A comparison of the microbiological quality of drinking-water of urban and semi-urban dwellings in the Richmond district of New Zealand : a thesis presented in partial fulfilment of the requirements for the degree of Master of Environmental Health Science at Massey University, Wellington, New Zealand
This study aimed to determine if residents of Richmond, Nelson, with an on-demand, mains pressure, and metered drinking-water supply had the same microbiological drinking-water quality at the kitchen tap as dwellings with a restricted, low-flow supply. Both dwelling types were supplied with water from the same untreated, reticulated water supply scheme. The results from this study provide information for both consumers and the supplier regarding the microbiological quality of drinking-water supplied at the kitchen tap.
A cross-sectional, interviewer administered survey of 50 dwellings with a metered supply and 61 dwellings with a restrictor supply was conducted during May-July 2012. Microbiological water quality of each dwelling was ascertained by testing water samples from the kitchen tap for the presence of indicator organisms, using the Colilert®-18 method.
When total coliforms were used as an indicator, metered dwellings did not have the same water quality as restrictor-only dwellings (p<0.0005): more restrictor-only dwellings were contaminated than metered dwellings. Drinking-water at the kitchen tap for 84% of metered dwellings and 48% of restrictor-only dwellings complied with the microbiological criteria set in the DWSNZ 2005 (Revised 2008) of <1 total coliform per 100 ml. When E.coli was used as an indicator, metered dwellings were found to have the same water quality as restrictor-only dwellings (p=0.242). Drinking-water for all metered dwellings and 94% of restrictor-only dwellings complied with the microbiological criteria set in the DWSNZ 2005 (Revised 2008) of <1 E.coli per 100 ml. Supplementing the reticulated water supply with water from another source was undertaken by 18% of participants with a restrictor supply and it appeared to cause a reduction in the microbiological quality of drinking-water.

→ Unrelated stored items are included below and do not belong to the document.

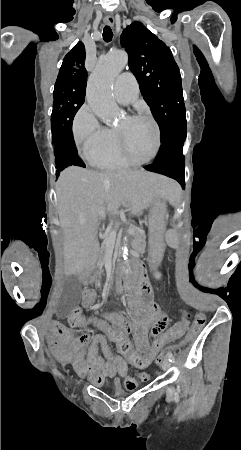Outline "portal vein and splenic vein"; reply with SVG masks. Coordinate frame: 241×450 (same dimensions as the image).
Segmentation results:
<instances>
[{
    "label": "portal vein and splenic vein",
    "instance_id": "18ae733b",
    "mask_svg": "<svg viewBox=\"0 0 241 450\" xmlns=\"http://www.w3.org/2000/svg\"><path fill=\"white\" fill-rule=\"evenodd\" d=\"M128 230H129V232H128L129 234L127 233L126 235L133 236V234L136 233L135 231L137 230V227L133 226L132 228H129ZM116 236H117V234H116L115 230H112V232H108L107 238H105V240H106V242H115Z\"/></svg>",
    "mask_w": 241,
    "mask_h": 450
}]
</instances>
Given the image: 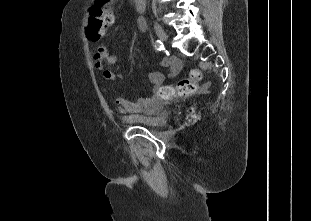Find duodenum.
I'll return each instance as SVG.
<instances>
[{
  "mask_svg": "<svg viewBox=\"0 0 311 221\" xmlns=\"http://www.w3.org/2000/svg\"><path fill=\"white\" fill-rule=\"evenodd\" d=\"M148 0H134L135 9L141 11L145 8ZM139 26H142V23H139Z\"/></svg>",
  "mask_w": 311,
  "mask_h": 221,
  "instance_id": "duodenum-1",
  "label": "duodenum"
}]
</instances>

The results for E.coli have demonstrated that it is possible to provide a potable supply of drinking-water from an untreated, reticulated supply to dwellings with either a metered or a restrictor-only supply. The total coliform results indicated that there might be issues with the use of restrictor drinking-water supplies, in particular the use of private water storage systems. Owners of restrictor supplies need to be provided with more information on the set-up, design, and maintenance of these water storage systems.